Kemudian jemaat mengganti pendetanya dan tidak lama kemudian pria itu menyerahkan hidupnya kepada Kristus.

Seseorang bertanya, apa yang akhirnya membuat dia berubah. Dia menjawab, “Pendeta yang dahulu mengatakan bahwa saya akan masuk neraka dan dia tampaknya senang dengan hal itu.

Ketika pendeta yang baru datang, dia mengatakan kepada saya bahwa saya juga akan masuk neraka, tetapi saya tahu bahwa hatinya sedih.” Kita pasti tumbuh di dalam Kristus bila hati kita sedih dan menangis melihat tetangga kita berada dalam dosa.

Suara ilahi dapat didengar dalam suara Guru ketika Ia meratapi Yerusalem dan berkata, “Yerusalem, Yerusalem, engkau yang membunuh nabi-nabi dan melempari dengan batu orang-orang yang diutus kepadamu!

Berkali-kali Aku rindu mengumpulkan anak-anakmu, sama seperti induk ayam mengumpulkan anak-anaknya di bawah sayapnya, tetapi kamu tidak mau” (Matius 23:37).

Usaha-usaha Rasul Paulus untuk menyelamatkan jiwa-jiwa dipenuhi dengan air mata. Untuk para tua-tua di Efesus, Paulus berkata, “… ingatlah, bahwa aku tiga tahun lamanya, siang malam, dengan tiada berhenti-hentinya menasihati kamu masing-masing dengan mencucurkan air mata” (Kisah Para Rasul 20:31).

Ketika Paulus menulis surat untuk gereja di Korintus, dia berkata, “Aku menulis kepada kamu dengan hati yang sangat cemas dan sesak dan dengan mencucurkan banyak air mata, bukan supaya kamu bersedih hati, tetapi supaya kamu tahu betapa besarnya kasihku kepada kamu semua” (2 Korintus 2:4).

Bayangkan tinta yang luntur karena air mata Paulus yang jatuh ke perkamen di mana ia menulis!

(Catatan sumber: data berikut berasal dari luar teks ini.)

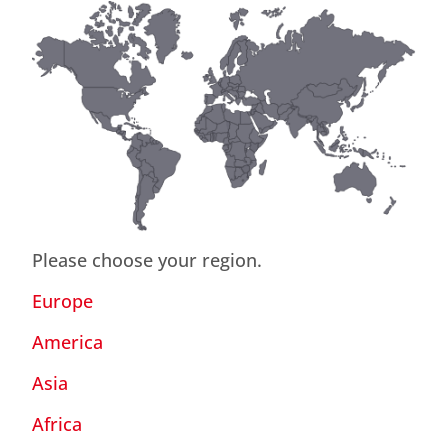
Please choose your region.
Europe
America
Asia
Africa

Ada yang berkata, “Orang lain tidak akan peduli akan seberapa banyak yang Anda tahu sampai mereka tahu betapa Anda sangat peduli kepada mereka.” Amin! Kiranya Tuhan menolong kita untuk peduli.

Kita tumbuh di dalam Kristus ketika dalam segenap usaha kita untuk menyelamatkan jiwa, kita ingat bahwa “… dahulu kita juga hidup dalam kejahilan: tidak taat, sesat, menjadi hamba berbagai-bagai nafsu dan keinginan, hidup dalam kejahatan dan kedengkian, keji, saling membenci” (Titus 3:3).

Tak diragukan, orang-orang Kristen di Korintus rendah hati ketika mereka memikirkan orang-orang yang masih dalam dosa dan Paulus menyebutkan bahwa “beberapa dari mereka dahulu juga berdosa” (1 Korintus 6:11).

Dan Paulus sendiri tidak pernah lupa bahwa ketika dia melihat hal ini, dia dulunya adalah pemimpin orang-orang berdosa (1 Timotius 1:15). Jika seseorang berkata kepada Paulus, “Saya sudah melakukan sesuatu yang sangat buruk dalam hidup saya.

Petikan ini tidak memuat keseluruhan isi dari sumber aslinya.